# Create Dummy Data for the process

## Import modules for Dummy Data Creation

In [None]:
# Adds additional directories for importing custom modules
import sys
sys.path.append('../generate_dummy_data')

from data_generator import generate_dummy_data, write_csv, write_json_batches

## Generate dummy data and write to a CSV file

In [None]:
data = generate_dummy_data(100)
write_csv(data, "../data/dummy_data.csv")

## Generate dummy data and multiple JSON files

In [None]:
write_json_batches(total_records=100, batch_size=10, output_folder="../data/json_batches")

# Uploading files to MinIO

## Import modules for MinIO Upload

In [None]:
# Adds additional directories for importing custom modules
import sys
sys.path.append('../file_uploader')

from minio import Minio
from minio.error import S3Error
import os
import time
from minio_util import get_minio_client, upload_batch_file, upload_json_files

## Initialize the MinIO client.

In [None]:
client = get_minio_client(endpoint="minio:9000")

## Upload a single CSV file.

In [None]:
csv_source_file = "../data/dummy_data.csv"
upload_batch_file(client, csv_source_file, "python-batch-bucket")

## Upload all JSON batch files from a directory.

In [None]:
json_directory = "../data/json_batches"
upload_json_files(client, json_directory, "python-process-bucket")

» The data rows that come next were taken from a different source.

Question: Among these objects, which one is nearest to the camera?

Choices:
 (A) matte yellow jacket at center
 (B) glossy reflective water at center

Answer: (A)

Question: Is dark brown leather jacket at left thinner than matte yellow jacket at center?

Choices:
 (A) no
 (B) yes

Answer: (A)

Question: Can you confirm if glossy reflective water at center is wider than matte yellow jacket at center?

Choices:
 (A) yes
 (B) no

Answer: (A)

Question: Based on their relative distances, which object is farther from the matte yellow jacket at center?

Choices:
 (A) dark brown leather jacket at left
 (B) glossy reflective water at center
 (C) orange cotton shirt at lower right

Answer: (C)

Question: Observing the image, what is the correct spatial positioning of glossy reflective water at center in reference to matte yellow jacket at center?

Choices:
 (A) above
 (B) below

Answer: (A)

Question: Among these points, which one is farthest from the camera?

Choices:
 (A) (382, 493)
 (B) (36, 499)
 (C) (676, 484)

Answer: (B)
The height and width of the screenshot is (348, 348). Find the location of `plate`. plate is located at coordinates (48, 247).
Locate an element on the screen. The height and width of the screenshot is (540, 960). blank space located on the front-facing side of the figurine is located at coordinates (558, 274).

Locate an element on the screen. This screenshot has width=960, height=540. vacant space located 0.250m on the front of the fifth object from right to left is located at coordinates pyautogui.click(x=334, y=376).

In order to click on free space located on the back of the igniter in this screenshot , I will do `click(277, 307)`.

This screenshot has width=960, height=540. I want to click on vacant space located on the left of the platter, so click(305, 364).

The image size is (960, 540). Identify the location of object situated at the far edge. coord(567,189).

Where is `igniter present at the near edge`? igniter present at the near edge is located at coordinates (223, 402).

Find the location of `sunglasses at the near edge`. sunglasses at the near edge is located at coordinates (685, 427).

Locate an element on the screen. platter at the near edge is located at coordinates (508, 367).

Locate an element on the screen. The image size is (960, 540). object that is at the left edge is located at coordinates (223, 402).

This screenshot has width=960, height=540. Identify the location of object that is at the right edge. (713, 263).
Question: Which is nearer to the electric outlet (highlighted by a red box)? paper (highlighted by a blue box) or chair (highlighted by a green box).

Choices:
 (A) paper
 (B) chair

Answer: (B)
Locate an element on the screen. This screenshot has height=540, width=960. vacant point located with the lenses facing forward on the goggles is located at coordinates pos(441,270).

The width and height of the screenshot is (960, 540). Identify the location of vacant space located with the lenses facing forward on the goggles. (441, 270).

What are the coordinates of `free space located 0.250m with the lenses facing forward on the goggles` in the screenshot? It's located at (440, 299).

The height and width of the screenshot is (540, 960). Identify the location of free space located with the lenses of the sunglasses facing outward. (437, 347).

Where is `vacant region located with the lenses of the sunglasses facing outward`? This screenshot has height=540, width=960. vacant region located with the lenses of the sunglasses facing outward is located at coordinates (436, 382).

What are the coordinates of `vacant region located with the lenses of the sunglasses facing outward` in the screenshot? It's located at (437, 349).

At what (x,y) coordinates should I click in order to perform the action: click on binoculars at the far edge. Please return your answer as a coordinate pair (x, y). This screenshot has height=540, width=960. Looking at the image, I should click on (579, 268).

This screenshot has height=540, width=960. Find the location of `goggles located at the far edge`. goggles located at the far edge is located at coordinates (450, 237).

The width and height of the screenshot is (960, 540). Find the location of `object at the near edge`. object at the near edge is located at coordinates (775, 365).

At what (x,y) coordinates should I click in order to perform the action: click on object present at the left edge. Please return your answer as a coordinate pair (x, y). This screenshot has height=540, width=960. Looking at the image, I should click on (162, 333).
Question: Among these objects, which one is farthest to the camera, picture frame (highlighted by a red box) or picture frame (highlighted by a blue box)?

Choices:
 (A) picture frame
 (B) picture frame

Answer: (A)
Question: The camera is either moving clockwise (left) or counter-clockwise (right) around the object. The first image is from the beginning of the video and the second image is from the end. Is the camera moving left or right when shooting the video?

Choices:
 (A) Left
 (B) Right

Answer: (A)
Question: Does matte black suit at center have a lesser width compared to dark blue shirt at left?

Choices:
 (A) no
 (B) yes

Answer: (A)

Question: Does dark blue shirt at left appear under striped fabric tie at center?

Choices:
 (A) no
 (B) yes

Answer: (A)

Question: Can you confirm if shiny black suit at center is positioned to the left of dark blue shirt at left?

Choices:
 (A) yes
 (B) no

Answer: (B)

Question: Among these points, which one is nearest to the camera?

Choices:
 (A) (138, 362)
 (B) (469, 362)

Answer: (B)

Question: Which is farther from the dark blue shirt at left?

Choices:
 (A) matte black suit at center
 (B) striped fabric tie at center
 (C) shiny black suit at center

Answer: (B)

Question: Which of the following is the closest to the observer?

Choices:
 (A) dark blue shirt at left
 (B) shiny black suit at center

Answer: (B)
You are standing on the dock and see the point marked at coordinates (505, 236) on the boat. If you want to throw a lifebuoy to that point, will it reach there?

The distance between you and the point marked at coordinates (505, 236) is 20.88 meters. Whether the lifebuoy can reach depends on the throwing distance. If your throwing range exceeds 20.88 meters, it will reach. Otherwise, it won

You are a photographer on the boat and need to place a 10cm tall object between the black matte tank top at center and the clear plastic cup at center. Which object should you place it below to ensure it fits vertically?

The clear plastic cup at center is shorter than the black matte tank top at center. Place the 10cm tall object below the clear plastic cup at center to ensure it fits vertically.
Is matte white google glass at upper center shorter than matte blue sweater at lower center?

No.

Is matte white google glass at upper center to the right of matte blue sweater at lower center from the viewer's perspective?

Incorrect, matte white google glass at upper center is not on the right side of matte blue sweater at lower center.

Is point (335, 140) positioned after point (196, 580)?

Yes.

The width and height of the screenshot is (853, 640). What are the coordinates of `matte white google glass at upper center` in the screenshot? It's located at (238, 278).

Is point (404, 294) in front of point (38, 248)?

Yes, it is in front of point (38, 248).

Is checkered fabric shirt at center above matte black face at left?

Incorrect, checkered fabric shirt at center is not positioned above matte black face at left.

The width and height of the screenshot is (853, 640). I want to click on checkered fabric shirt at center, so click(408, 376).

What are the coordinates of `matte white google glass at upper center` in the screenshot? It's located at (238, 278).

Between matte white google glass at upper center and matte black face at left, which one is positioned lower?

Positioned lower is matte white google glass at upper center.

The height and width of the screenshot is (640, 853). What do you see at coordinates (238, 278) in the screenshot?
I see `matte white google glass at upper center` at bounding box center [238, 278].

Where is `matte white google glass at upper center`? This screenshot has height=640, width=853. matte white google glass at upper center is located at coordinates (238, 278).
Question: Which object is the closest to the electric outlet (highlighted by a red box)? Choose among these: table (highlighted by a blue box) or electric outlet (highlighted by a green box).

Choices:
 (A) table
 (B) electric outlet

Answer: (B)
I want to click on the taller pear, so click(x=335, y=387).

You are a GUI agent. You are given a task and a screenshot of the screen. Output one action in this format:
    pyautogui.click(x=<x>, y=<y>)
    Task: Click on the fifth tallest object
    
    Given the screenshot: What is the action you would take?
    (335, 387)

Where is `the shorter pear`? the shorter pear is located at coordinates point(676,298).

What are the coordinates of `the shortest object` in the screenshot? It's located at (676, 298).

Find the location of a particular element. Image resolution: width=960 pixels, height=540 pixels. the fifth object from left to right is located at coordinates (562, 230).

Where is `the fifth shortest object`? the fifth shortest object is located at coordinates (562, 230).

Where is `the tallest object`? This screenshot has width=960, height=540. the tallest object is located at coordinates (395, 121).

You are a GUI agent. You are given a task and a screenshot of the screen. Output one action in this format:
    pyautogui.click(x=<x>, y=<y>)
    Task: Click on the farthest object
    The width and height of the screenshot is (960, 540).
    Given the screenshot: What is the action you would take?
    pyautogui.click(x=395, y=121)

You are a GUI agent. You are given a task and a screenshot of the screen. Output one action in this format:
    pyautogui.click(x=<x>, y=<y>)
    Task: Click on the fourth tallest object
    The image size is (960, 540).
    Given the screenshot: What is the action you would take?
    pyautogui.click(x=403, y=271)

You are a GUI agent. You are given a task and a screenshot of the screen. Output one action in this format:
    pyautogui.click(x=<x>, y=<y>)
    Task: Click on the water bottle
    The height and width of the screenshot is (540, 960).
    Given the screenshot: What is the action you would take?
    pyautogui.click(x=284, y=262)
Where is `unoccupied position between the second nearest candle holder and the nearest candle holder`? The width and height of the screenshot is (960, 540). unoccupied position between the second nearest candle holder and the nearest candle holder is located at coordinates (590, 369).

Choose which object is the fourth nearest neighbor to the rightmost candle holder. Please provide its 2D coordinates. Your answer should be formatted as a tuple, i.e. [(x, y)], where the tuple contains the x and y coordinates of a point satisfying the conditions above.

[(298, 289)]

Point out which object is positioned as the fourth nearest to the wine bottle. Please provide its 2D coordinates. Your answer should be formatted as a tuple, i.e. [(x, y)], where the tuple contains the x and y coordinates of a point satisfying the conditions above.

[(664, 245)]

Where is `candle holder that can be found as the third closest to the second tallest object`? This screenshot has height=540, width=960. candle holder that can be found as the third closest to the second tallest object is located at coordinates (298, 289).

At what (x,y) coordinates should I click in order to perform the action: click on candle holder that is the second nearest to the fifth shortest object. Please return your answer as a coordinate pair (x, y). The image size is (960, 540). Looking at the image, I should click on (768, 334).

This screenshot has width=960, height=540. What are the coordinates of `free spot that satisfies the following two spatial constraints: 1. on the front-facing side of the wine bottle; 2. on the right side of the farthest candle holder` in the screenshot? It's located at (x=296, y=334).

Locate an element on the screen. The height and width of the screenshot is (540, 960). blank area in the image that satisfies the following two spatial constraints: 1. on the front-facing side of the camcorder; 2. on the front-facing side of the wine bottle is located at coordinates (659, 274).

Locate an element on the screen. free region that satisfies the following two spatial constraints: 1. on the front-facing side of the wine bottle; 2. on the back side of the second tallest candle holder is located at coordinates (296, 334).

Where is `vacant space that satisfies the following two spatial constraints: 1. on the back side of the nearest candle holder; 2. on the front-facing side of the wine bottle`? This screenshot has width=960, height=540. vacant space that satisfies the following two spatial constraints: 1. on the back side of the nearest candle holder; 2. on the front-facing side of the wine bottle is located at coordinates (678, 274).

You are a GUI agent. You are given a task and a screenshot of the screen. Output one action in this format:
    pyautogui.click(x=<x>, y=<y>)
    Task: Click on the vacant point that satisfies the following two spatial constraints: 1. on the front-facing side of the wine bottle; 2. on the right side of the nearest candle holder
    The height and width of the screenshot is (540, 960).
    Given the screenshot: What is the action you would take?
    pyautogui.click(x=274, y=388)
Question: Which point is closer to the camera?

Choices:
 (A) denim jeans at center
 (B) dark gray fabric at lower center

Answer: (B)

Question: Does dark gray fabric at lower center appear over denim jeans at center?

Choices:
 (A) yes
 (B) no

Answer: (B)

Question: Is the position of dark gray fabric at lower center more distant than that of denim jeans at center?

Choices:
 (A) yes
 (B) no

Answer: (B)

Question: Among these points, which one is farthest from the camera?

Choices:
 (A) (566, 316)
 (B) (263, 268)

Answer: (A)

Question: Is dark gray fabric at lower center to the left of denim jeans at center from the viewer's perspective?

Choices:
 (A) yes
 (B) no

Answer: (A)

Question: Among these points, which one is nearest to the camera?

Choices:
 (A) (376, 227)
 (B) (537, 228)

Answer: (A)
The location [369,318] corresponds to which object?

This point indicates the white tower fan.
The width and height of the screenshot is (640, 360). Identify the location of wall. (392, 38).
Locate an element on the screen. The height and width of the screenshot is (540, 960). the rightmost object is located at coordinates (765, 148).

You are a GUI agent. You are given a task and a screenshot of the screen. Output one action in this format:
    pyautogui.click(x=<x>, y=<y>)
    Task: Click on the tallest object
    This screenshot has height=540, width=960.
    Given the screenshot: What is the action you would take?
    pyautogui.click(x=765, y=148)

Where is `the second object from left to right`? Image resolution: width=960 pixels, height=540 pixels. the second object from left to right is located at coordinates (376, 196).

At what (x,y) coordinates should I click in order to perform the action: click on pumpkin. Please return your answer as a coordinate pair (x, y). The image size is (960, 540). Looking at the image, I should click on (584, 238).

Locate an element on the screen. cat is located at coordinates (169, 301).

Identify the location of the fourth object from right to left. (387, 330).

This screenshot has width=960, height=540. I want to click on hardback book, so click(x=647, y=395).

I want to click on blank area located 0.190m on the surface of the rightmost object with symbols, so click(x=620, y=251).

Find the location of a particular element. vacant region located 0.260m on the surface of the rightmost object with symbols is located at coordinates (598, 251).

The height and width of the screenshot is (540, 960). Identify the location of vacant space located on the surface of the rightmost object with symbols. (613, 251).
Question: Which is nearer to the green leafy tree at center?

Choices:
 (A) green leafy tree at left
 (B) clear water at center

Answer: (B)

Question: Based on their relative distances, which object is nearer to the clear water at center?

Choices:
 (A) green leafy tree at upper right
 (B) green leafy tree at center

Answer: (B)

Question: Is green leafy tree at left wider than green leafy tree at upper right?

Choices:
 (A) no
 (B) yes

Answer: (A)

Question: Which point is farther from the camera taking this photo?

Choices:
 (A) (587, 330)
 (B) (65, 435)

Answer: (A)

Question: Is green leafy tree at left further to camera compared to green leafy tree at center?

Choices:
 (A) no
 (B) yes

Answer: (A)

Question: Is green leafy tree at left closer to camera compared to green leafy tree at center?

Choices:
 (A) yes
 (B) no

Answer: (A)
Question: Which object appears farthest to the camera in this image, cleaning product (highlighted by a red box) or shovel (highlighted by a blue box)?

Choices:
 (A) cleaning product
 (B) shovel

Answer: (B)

# Process batch file with Spark into Delta Lake Format and Saving in MinIO

## Import Modules for Delta Lake and PySpark

In [None]:
from pyspark.sql import SparkSession
from delta import *

## Set up SparkSession with Delta and MinIO

In [None]:
spark = SparkSession.builder \
    .appName("DeltaLakeOnMinIO") \
    .config("spark.sql.extensions", "io.delta.sql.DeltaSparkSessionExtension") \
    .config("spark.sql.catalog.spark_catalog", "org.apache.spark.sql.delta.catalog.DeltaCatalog") \
    .getOrCreate()
hadoop_conf = spark._jsc.hadoopConfiguration()
hadoop_conf.set("fs.s3a.endpoint", "http://minio:9000")  # use the Docker service name or IP
hadoop_conf.set("fs.s3a.access.key", "ROOTNAME")
hadoop_conf.set("fs.s3a.secret.key", "CHANGEME123")
hadoop_conf.set("fs.s3a.path.style.access", "true")  # Required for MinIO


## Read CSV batch file from MinIO 
> "**minio_csv_batch_file_full_path**" value, may need to be manually updated

In [None]:
minio_csv_batch_file_full_path = "s3a://python-batch-bucket/1741409275634_dummy_data.csv"
df = spark.read\
    .option("header", "true")\
    .option("delimiter", ",")\
    .option("ignoreLeadingWhiteSpace", "true")\
    .option("ignoreTrailingWhiteSpace", "true")\
    .option("inferSchema", "true")\
    .csv(minio_csv_batch_file_full_path)

## Data Exploration (Optional)

In [None]:
df.printSchema()

In [None]:
df.head()

In [None]:
df.show(5, truncate=False)

## Clean Data

In [None]:
# Fill null values with a specified value
df_clean = df.na.fill({"is_active": False})

In [None]:
# Drop rows with any null values
df_clean = df_clean.na.drop()

In [None]:
# Filter based upon Salary
df_clean = df_clean.filter(df_clean["salary"] > 10000)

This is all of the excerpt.